To assess the efficacy/safety of the B lymphocyte stimulator inhibitor belimumab plus standard therapy compared with placebo plus standard therapy in active systemic lupus erythematosus (SLE).

Methods

In a phase III, multicenter, randomized, placebo-controlled trial, 819 antinuclear antibody–positive or anti–double-stranded DNA–positive SLE patients with scores ≥6 on the Safety of Estrogens in Lupus Erythematosus National Assessment (SELENA) version of the SLE Disease Activity Index (SLEDAI) were randomized in a 1:1:1 ratio to receive 1 mg/kg belimumab, 10 mg/kg belimumab, or placebo intravenously on days 0, 14, and 28 and then every 28 days for 72 weeks.
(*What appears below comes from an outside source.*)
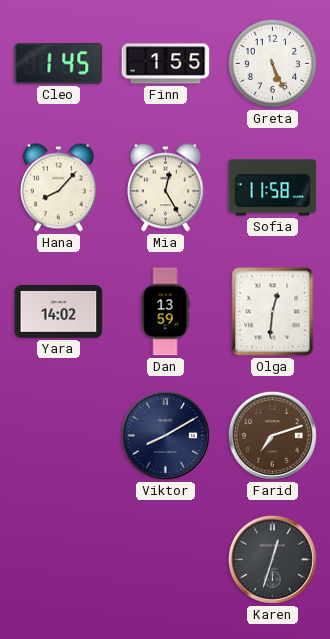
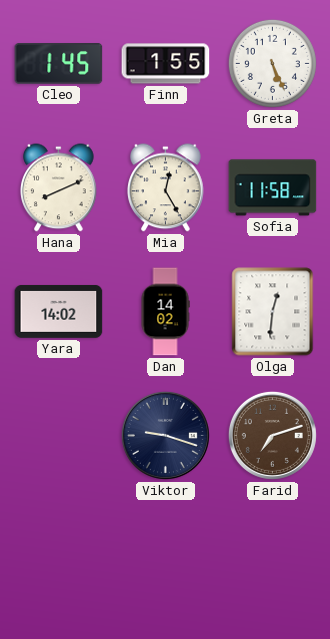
Hana: 8:07 -> 8:11
Dan: 13:59 -> 14:02
Viktor: 8:10 -> 9:18
Karen: 12:33 -> none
The primary efficacy end point was the SLE Responder Index (SRI) response rate at week 52 (an SRI response was defined as a ≥4-point reduction in SELENA–SLEDAI score, no new British Isles Lupus Assessment Group [BILAG] A organ domain score and no more than 1 new BILAG B score, and no worsening in physician's global assessment score versus baseline).

Results

Belimumab at 10 mg/kg plus standard therapy met the primary efficacy end point, generating a significantly greater SRI response at week 52 compared with placebo (43.2% versus 33.5%; P = 0.017). The rate with 1 mg/kg belimumab was 40.6% (P = 0.089). Response rates at week 76 were 32.4%, 39.1%, and 38.5% with placebo, 1 mg/kg belimumab, and 10 mg/kg belimumab, respectively. In post hoc sensitivity analyses evaluating higher SELENA–SLEDAI score thresholds, 10 mg/kg belimumab achieved better discrimination at weeks 52 and 76. Risk of severe flares over 76 weeks (based on the modified SLE Flare Index) was reduced with 1 mg/kg belimumab (34%) (P = 0.023) and 10 mg/kg belimumab (23%) (P = 0.13). Serious and severe adverse events, including infections, laboratory abnormalities, malignancies, and deaths, were comparable across groups.

Conclusion

Belimumab plus standard therapy significantly improved SRI response rate, reduced SLE disease activity and severe flares, and was generally well tolerated in SLE.